Austerity and welfare cuts exacerbate and reinforce entrenched inequalities in Coalfield Areas

A new report on the impact of Austerity on Coalfield Areas, has called for an end to Austerity, and for new social and economic plans that include trade unions, workers and communities.

A new report titled, Still Digging Deeper: The Impact of Austerity on Inequalities and Deprivation in the Coalfield Areas, has been published following research conducted by David Etherington, Professor of Local and Regional Economic Development, University of Staffordshire, Mia Gray, Professor of Economic Geography, Department of Geography, University of Cambridge, and Lisa Buckner, Professor of Social Statistics, School of Sociology and Social Policy, University of Leeds.

The report argues that the large-scale pit closures, and the attack on the welfare state and trade unions by the Thatcher Government from 1984 onwards has left a 40-year legacy of extensive inequality and deprivation. Overall, public expenditure cuts since 1984 have had a disproportionate impact on coalfield and deindustrialised areas of the UK. However, since 2010, Austerity policies have resulted in welfare reforms and benefit cuts amounting to £32.6 billion over the period (2010-2021). Coalfield area local authorities have a combined funding gap in 2025/26 of £447 million.

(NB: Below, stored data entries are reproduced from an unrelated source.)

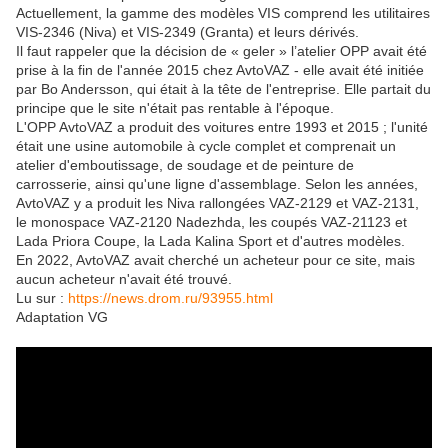
Actuellement, la gamme des modèles VIS comprend les utilitaires
VIS-2346 (Niva) et VIS-2349 (Granta) et leurs dérivés.
Il faut rappeler que la décision de « geler » l’atelier OPP avait été
prise à la fin de l'année 2015 chez AvtoVAZ - elle avait été initiée
par Bo Andersson, qui était à la tête de l'entreprise. Elle partait du
principe que le site n'était pas rentable à l'époque.
L'OPP AvtoVAZ a produit des voitures entre 1993 et 2015 ; l'unité
était une usine automobile à cycle complet et comprenait un
atelier d'emboutissage, de soudage et de peinture de
carrosserie, ainsi qu'une ligne d'assemblage. Selon les années,
AvtoVAZ y a produit les Niva rallongées VAZ-2129 et VAZ-2131,
le monospace VAZ-2120 Nadezhda, les coupés VAZ-21123 et
Lada Priora Coupe, la Lada Kalina Sport et d'autres modèles.
En 2022, AvtoVAZ avait cherché un acheteur pour ce site, mais
aucun acheteur n'avait été trouvé.
Lu sur :
https://news.drom.ru/93955.html
Adaptation VG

The research focuses on a number of case study areas; Fife and South Lanarkshire (Scotland), Barnsley and Stoke on Trent (England), and Neath/Port Talbot and Merthyr Tydfil (Wales) revealing the devastating consequences of Austerity policies including poor health, lower than average life expectancy, lack of sustainable employment opportunities and insufficient incomes to make ends meet.  The authors argue that the current Labour Government's commitment to Austerity and welfare cuts is only going to exacerbate and reinforce entrenched inequalities. The report calls for economic and social policies based on a ‘just transition’: an end to Austerity, revitalised public services and an economic plan that involves trade unions, workers and communities.

Professor Lisa Buckner, from the School of Sociology and Social Policy, the University of Leeds, has said:

My motive for becoming involved in this project is due to my interest in place-based research and economic regeneration, alongside my family heritage. At least four generations of my family were miners, so I am interested in not just the economic damage caused by the pit closures and the subsequent Austerity policies, but also how these have decimated and disrupted mining communities.